The International Standards Organisation (ISO) has unveiled a draft version of the first set of global standards for drone operations and is inviting professionals, academics and businesses to submit comments by 21 January 2019.
The standards address operational requirements for aerial drones, with protocols for both safety and security – including the promotion of no-fly zones, the need for flight log protocols, maintenance, training and flight documentation.
They also address public concerns over privacy and data protection by requiring operators to have appropriate systems to handle data alongside communications and control planning when flying.
There are many instances where drones are used in the Australian mining sector, most notably by keeping workers out of harm’s way.

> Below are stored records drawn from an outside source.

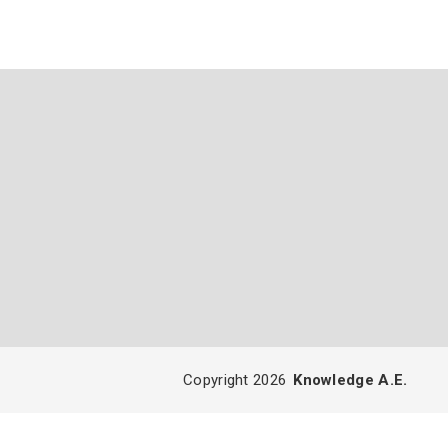
Copyright 2026
Knowledge A.E.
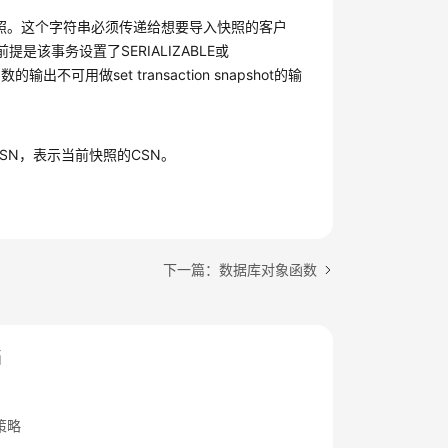
识此快照。这个字符串必须传递给想要导入快照的客户
是应用的前提是该事务设置了SERIALIZABLE或
可用做set transaction snapshot的输
列CSN，表示当前快照的CSN。
下一篇：数据库对象函数
档
策略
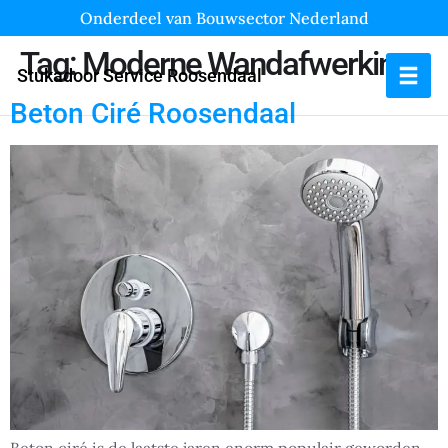
Onderdeel van Bouwsector Nederland
Tag:
Moderne Wandafwerking
Stukadoor Service Roosendaal
Beton Ciré Roosendaal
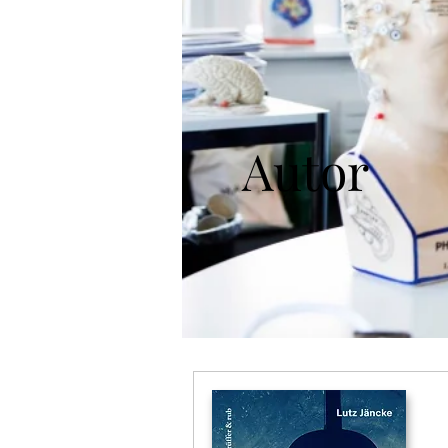
Autor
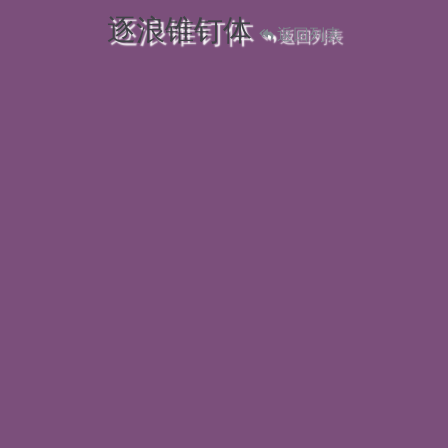
逐浪锥钉体
返回列表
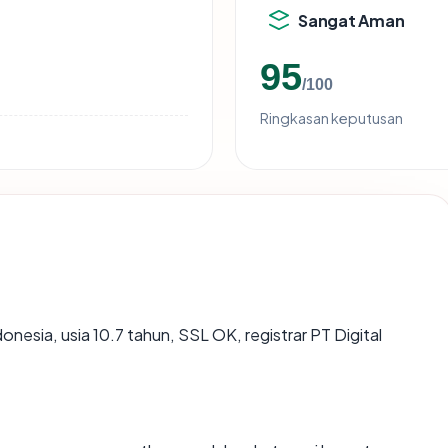
Sangat Aman
95
/100
Ringkasan keputusan
donesia, usia 10.7 tahun, SSL OK, registrar PT Digital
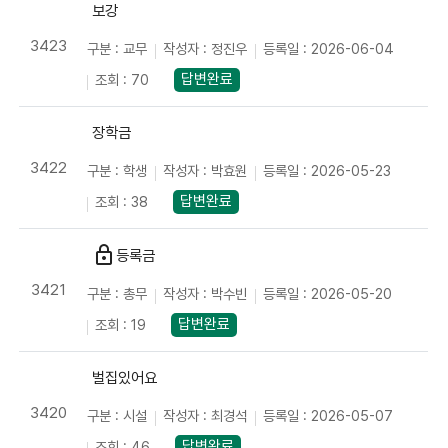
보강
3423
구분 : 교무
작성자 : 정진우
등록일 : 2026-06-04
답변완료
조회 : 70
장학금
3422
구분 : 학생
작성자 : 박효원
등록일 : 2026-05-23
답변완료
조회 : 38
lock
등록금
3421
구분 : 총무
작성자 : 박수빈
등록일 : 2026-05-20
답변완료
조회 : 19
벌집있어요
3420
구분 : 시설
작성자 : 최경석
등록일 : 2026-05-07
답변완료
조회 : 46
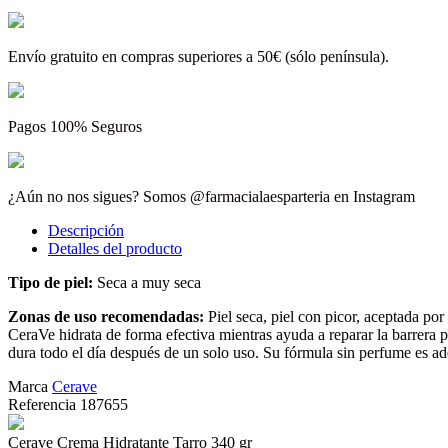
Envío gratuito en compras superiores a 50€ (sólo península).
Pagos 100% Seguros
¿Aún no nos sigues? Somos @farmacialaesparteria en Instagram
Descripción
Detalles del producto
Tipo de piel:
Seca a muy seca
Zonas de uso recomendadas:
Piel seca, piel con picor, aceptada po
CeraVe hidrata de forma efectiva mientras ayuda a reparar la barrera p
dura todo el día después de un solo uso. Su fórmula sin perfume es ad
Marca
Cerave
Referencia
187655
Cerave Crema Hidratante Tarro 340 gr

They can be found in some of BHP’s coal mines in Queensland, for example, used to ensure areas are clear before a blast takes place and to track fumes post-blast.
Drones can also be operated to improve road safety on sites, by monitoring traffic, road conditions and hazards or used maintenance teams to help inspect overhead cranes, towers and roofs of buildings to avoid working at height.
The ISO believes that the drone operation standards is a step towards improving public perceptions surrounding drone technology, ultimately triggering a boom market and spurring market growth across the globe.
Draft International Standards for Drone Operations convenor, Robert Garbett, explained that the standards is a result of ‘three years of hard work’, with significant international cooperation between standards bodies across the world.
Garbett added that final adoption of the standards is expected worldwide in 2019, with more to be developed that will cover drone use in other environments such as ground, water, and space.
“These standards will undoubtedly lead to a new confidence in safety, security and compliance within this dynamic industry, resulting in a massive expansion in the availability and use of drone technology in the years to come.”
“My conversations with drone buyers, manufacturers, users and the wider public indicate that these standards are warmly and enthusiastically welcomed by all. I would encourage all those with an interest in drones to engage with the consultation process so that no stone has been left unturned in our quest for the creation and adoption of best-practice drone standards,” Mr Garbett said.